Bien que les habitants des Earthships ne partagent pas des espaces de vie collective, ils sont régis par un règlement intérieur qui définit leurs droits et obligations. Le modèle communautaire est pris à contre-sens : partant d’un modèle architectural original, le staff de Michael Reynolds, compagnons de route des trente dernières années voire plus, semble faire communauté, gère l’accueil du public, l’organisation, la tenue des workshops, et une diffusion du projet à l’échelle internationale. La visite et le logement sur place ont permis de mesurer la crédibilité de sa proposition de maison autonome.

Dans le désert de l’Arizona, Arcosanti Urban Laboratory (panneau à l’entrée du site) s’appuie fortement sur un projet communautaire. A 60 km de Phoenix, Arcosanti a été fondé par l’architecte Paolo Soleri (1919-2013). D’origine italienne, élève prodigue et rebelle de Franck Lloyd Wright, Soleri base son projet sur une critique de la ville américaine caractérisée par l’étalement, aboutissant à un éloignement lieux de vie/lieux de travail, à une prédominance de la voiture et des autoroutes urbaines embouteillées, à la pollution et à une perte de connexion avec la nature.

A ce jour, seule une petite partie du projet urbain de Soleri a été réalisée. Conçu et mis en œuvre à partir de 1970 pour accueillir 5000 personnes au final, le projet communautaire compte aujourd’hui environ 60 résidents permanents, dont la plupart sont membres du staff, ainsi que des résidents temporaires (volunteers) qui prolongent leur workshop par des séjours plus ou moins longs (gîte et couvert assuré contre des tâches d’entretien, de gestion du café-restaurant-bar, de travail dans les ateliers de production de cloches, visites guidées du site, accueil librairie-galerie, hôtellerie). Le site est touristique aujourd’hui (public d’architectes, d’étudiants) et les résidents sont ouverts à la discussion.

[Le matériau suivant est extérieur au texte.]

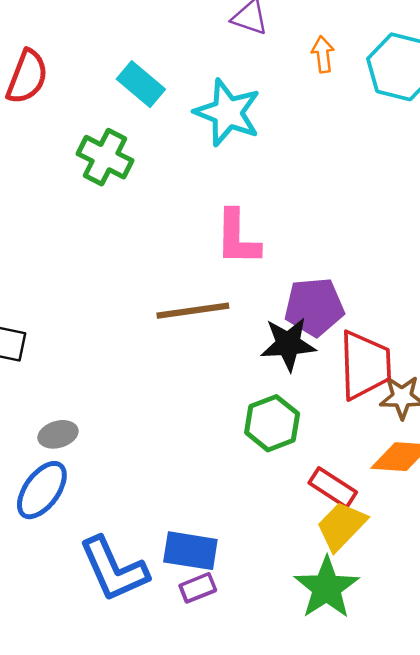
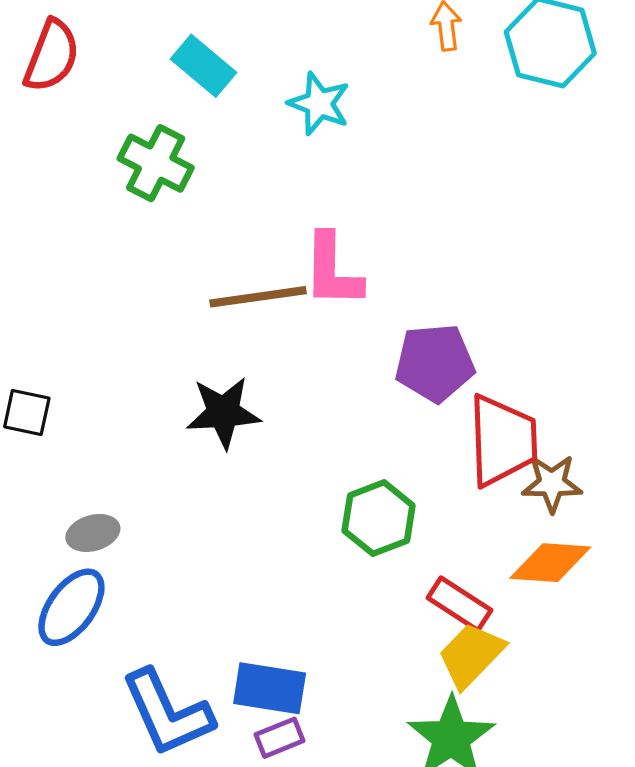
cyan star: (228, 113) -> (319, 104), size x0.7
brown line: (193, 311) -> (258, 297), moved
black star: (288, 344) -> (223, 412), moved

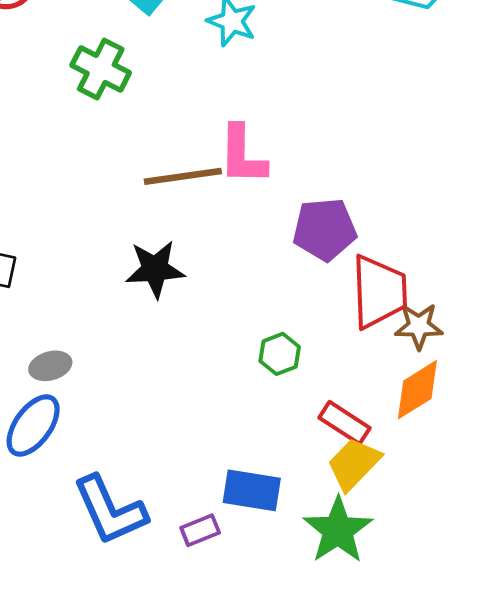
green hexagon: (379, 518) -> (280, 354), size x0.7
orange diamond: (550, 563) -> (417, 390), turned -36
blue rectangle: (270, 688) -> (252, 490), moved

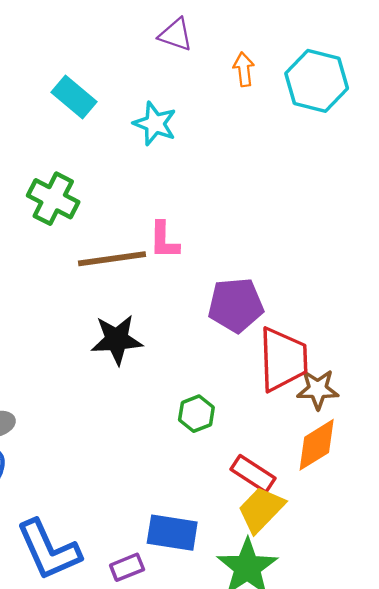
green cross: (101, 69) -> (53, 199), moved
pink L-shape: (242, 155) -> (164, 240), size x0.7
black star: (155, 269) -> (117, 340), moved

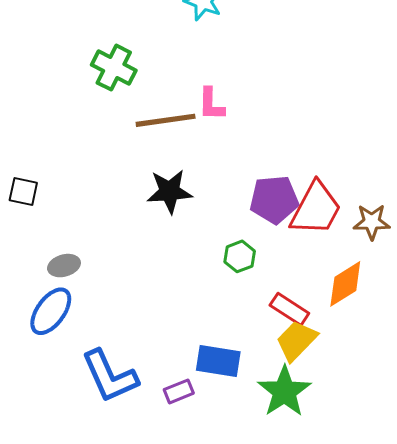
purple pentagon: (236, 305) -> (274, 200), moved
red trapezoid: (283, 359) -> (316, 209), turned 30
brown star: (318, 389) -> (372, 222), moved

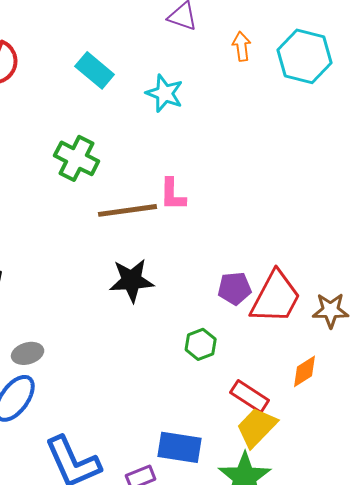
purple pentagon: (274, 200) -> (235, 288), size x0.7
orange diamond: (345, 284) -> (305, 371), size x0.7

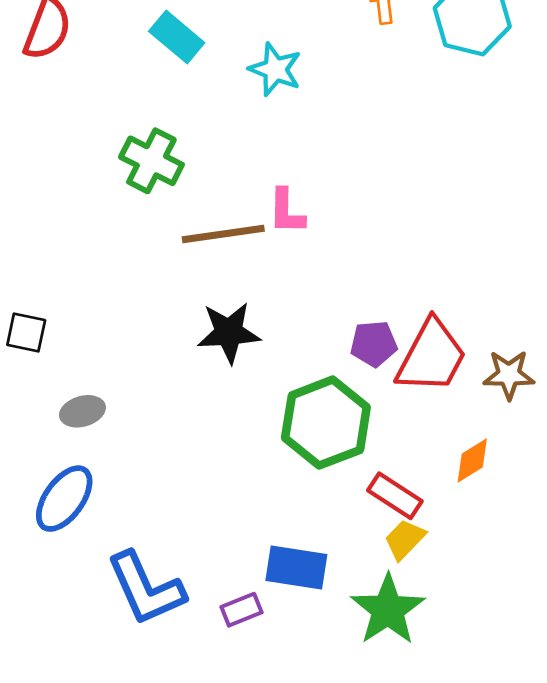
green hexagon: (201, 344) -> (326, 423), size x2.0
gray ellipse: (28, 353) -> (82, 411), moved
yellow trapezoid: (257, 427) -> (405, 539), size x0.7

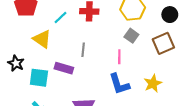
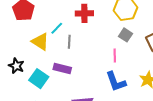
cyan line: (61, 17) -> (57, 28), moved
gray line: (83, 50) -> (69, 42), moved
cyan square: (39, 78) -> (39, 79), turned 30

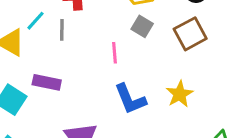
gray line: (69, 42) -> (62, 30), moved
pink line: (115, 56) -> (115, 53), moved

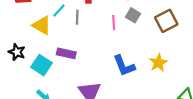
pink line: (115, 53) -> (114, 23), moved

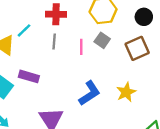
gray line: (77, 17) -> (54, 42), moved
blue L-shape: (124, 66) -> (89, 93), turned -105

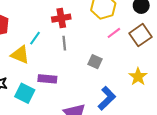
gray square: (102, 40) -> (95, 62), moved
pink line: (81, 47) -> (114, 33), moved, turned 64
blue L-shape: (89, 93) -> (107, 98), moved

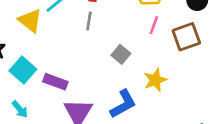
pink line: (114, 33) -> (154, 25), turned -48
yellow star: (138, 77) -> (155, 80), moved
purple rectangle: (47, 79) -> (55, 82), moved

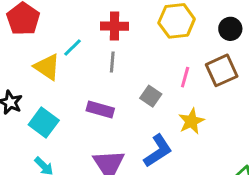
pink line: (154, 25) -> (185, 77), moved
purple rectangle: (55, 82) -> (100, 110), moved

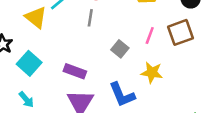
purple rectangle: (100, 110) -> (75, 71), moved
yellow star: (191, 121) -> (152, 73), turned 30
blue L-shape: (158, 151) -> (122, 95), turned 96

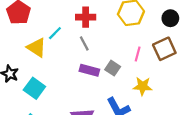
gray line: (90, 18) -> (84, 43), turned -32
purple rectangle: (75, 71) -> (89, 70), moved

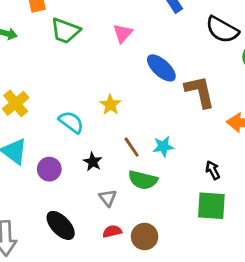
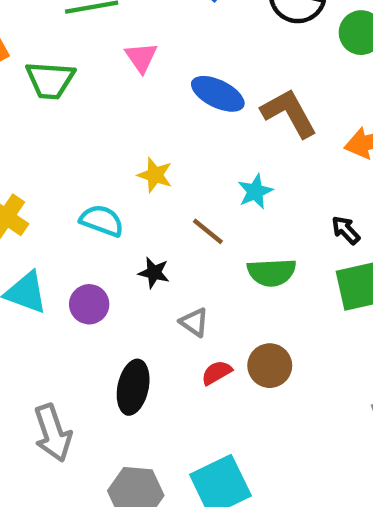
cyan star: (163, 147) -> (255, 191), moved
green semicircle: (143, 180) -> (272, 272), moved
black ellipse: (61, 225) -> (133, 387), turned 72

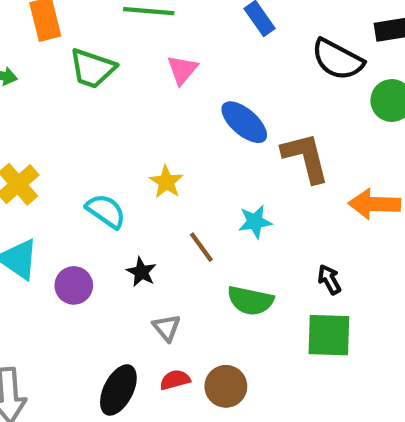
black ellipse: (133, 387) -> (118, 390), moved

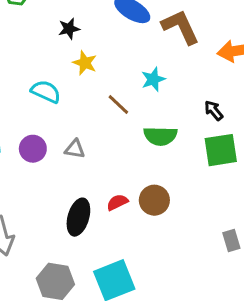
black star: (141, 272) -> (69, 29), moved, turned -30
gray triangle: (167, 328) -> (75, 149), moved, turned -30

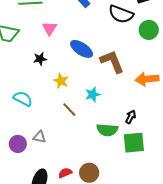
yellow star: (85, 63) -> (61, 81), moved
black arrow: (214, 110) -> (131, 117), turned 64
green semicircle: (160, 136) -> (107, 130), moved
purple circle: (33, 149) -> (18, 144), moved

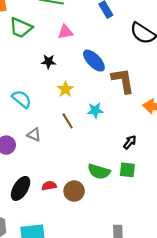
pink triangle: (50, 28) -> (65, 32), turned 35
green semicircle: (107, 130) -> (99, 172), moved
gray triangle: (39, 137) -> (34, 135), moved
green square: (134, 143) -> (127, 170), size x0.7

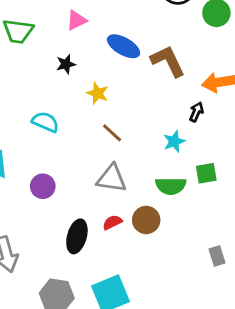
cyan star: (95, 110) -> (174, 141), moved
gray triangle: (34, 135) -> (112, 178), moved, size x1.6
black arrow: (130, 142) -> (196, 112), moved

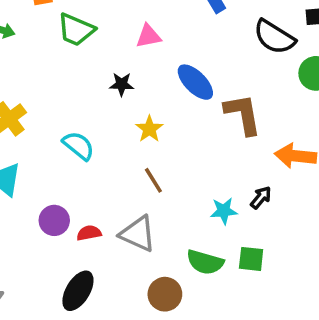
black arrow: (196, 112) -> (261, 198), moved
red semicircle: (112, 222) -> (89, 233), moved

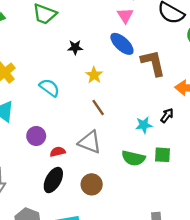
pink triangle: (148, 36) -> (125, 15), moved, turned -49
red semicircle: (89, 233) -> (58, 152), moved
brown circle: (165, 294) -> (92, 184), moved

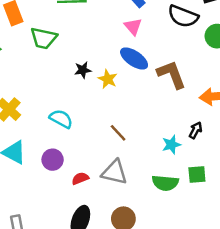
yellow star: (94, 75) -> (108, 79), moved
purple circle: (36, 136) -> (53, 160), moved
red semicircle: (58, 152) -> (80, 178), moved

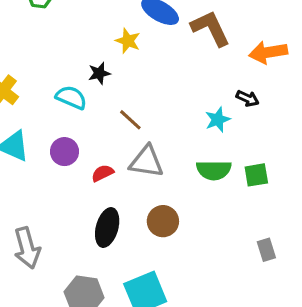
black star: (83, 70) -> (99, 73), moved
black arrow: (195, 130) -> (248, 98), turned 91
brown line: (118, 133) -> (130, 120), moved
green square: (197, 175) -> (256, 175), moved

En Californie, Cal-Earth Institute est un laboratoire d’architecture fondé par l’architecte Nader Khalili en 1991 (1936-2008), situé à Hesperia, à 140km de Los Angeles. Le lieu est dédié à des workshops de formation à la technique de l’adobe, clairement inspirée d’Hassan Fathy, de façon à la rendre appropriable par tous. Enclos sur un terrain aux dimensions modestes qui côtoie des maisons individuelles classiques, le laboratoire dispose d’un site internet attrayant qui laisse supposer une entreprise de grande ampleur. Mais …impossible à contacter, ni par e-mail ni par téléphone, aucun rendez-vous préalable n’a pu être fixé. Le lieu étant fermé au public contrairement à l’information trouvée, la visite et la possibilité de faire des photos sont négociées sur place.

La visite permet de constater que la documentation accumulée est assez déconnectée de la réalité et que le projet se résume à promouvoir une technique de construction pour de l’habitat d’urgence.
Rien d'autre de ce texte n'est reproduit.